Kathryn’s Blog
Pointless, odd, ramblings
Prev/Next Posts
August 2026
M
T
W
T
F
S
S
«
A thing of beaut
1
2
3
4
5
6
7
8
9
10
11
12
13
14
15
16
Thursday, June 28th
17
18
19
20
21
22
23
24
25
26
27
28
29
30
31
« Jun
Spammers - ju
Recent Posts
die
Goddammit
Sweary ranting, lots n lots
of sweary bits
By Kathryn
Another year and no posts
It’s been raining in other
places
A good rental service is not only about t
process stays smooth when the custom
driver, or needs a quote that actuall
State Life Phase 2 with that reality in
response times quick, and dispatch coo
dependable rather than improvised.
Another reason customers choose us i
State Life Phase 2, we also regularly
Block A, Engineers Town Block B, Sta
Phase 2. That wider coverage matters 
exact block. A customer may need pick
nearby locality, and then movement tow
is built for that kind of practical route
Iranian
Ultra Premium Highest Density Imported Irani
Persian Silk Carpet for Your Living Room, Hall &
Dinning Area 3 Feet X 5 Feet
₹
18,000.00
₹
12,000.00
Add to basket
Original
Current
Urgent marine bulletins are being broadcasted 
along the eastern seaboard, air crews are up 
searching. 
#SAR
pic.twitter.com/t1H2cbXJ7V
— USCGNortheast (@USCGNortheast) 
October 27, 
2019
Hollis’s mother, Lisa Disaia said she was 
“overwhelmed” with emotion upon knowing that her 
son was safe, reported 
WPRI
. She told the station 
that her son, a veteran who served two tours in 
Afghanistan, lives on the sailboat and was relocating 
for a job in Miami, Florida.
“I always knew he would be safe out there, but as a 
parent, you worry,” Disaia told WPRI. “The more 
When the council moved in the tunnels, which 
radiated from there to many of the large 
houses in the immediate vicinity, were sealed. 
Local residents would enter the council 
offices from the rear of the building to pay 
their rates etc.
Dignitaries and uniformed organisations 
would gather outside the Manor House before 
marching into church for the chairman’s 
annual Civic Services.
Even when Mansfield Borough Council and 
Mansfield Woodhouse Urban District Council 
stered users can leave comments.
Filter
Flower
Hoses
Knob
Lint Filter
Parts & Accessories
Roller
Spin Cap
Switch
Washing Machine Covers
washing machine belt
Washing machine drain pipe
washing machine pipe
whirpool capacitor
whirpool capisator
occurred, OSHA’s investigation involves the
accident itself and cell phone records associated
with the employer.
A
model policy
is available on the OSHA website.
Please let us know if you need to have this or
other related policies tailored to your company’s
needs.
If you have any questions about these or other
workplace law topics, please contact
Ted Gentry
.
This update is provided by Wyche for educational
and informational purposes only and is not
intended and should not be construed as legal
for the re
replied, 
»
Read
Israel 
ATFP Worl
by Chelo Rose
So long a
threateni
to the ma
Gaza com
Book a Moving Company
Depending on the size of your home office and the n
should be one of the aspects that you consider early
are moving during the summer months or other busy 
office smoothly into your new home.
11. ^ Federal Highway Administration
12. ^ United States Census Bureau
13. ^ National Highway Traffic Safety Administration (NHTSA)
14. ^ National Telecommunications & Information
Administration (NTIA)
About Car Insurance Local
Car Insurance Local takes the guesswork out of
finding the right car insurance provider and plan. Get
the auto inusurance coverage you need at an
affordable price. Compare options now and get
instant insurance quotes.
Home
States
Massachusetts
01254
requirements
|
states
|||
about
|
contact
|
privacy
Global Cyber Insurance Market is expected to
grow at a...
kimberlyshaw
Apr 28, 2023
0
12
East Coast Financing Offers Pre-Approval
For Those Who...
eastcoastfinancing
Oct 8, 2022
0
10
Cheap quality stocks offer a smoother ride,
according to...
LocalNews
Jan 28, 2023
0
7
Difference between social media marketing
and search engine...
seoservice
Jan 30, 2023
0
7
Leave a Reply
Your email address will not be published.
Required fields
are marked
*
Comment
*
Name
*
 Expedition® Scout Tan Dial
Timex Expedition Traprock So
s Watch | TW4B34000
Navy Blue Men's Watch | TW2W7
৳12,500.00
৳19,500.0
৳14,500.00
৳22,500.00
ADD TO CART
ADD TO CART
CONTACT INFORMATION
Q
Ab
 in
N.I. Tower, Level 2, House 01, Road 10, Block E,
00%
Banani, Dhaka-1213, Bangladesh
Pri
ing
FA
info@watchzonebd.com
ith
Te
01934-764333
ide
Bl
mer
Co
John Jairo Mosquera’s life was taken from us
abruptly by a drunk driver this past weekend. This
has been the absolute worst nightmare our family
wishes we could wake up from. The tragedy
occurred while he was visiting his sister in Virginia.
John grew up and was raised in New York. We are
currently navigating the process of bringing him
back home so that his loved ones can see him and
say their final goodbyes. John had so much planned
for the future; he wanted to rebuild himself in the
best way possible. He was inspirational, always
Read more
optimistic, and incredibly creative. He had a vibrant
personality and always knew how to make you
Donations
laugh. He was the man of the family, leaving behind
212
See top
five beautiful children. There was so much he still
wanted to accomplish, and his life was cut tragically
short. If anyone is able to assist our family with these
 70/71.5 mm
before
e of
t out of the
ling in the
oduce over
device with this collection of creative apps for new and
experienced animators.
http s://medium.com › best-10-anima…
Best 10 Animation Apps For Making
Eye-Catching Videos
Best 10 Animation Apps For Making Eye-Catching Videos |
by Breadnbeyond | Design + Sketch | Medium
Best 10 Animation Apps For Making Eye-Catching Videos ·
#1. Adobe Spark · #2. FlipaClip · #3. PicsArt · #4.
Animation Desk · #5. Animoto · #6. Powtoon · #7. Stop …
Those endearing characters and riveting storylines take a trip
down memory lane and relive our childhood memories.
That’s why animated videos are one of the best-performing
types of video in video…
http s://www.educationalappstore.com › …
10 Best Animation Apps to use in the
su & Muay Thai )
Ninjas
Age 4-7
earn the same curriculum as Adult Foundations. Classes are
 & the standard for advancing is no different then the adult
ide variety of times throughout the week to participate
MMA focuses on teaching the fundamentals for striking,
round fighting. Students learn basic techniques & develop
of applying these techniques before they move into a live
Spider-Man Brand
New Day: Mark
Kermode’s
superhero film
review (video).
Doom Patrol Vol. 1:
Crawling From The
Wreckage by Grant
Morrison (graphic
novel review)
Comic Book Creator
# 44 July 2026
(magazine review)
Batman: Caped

──────────────────────────────

- **INSTRUCTIONS TO FOLLOW**: Output the data exactly, from the first line through the line that holds "Another year and no posts", so that no later line appears.

- **ANSWER TO THIS EXERCISE**:
Kathryn’s Blog
Pointless, odd, ramblings
Prev/Next Posts
August 2026
M
T
W
T
F
S
S
«
A thing of beaut
1
2
3
4
5
6
7
8
9
10
11
12
13
14
15
16
Thursday, June 28th
17
18
19
20
21
22
23
24
25
26
27
28
29
30
31
« Jun
Spammers - ju
Recent Posts
die
Goddammit
Sweary ranting, lots n lots
of sweary bits
By Kathryn
Another year and no posts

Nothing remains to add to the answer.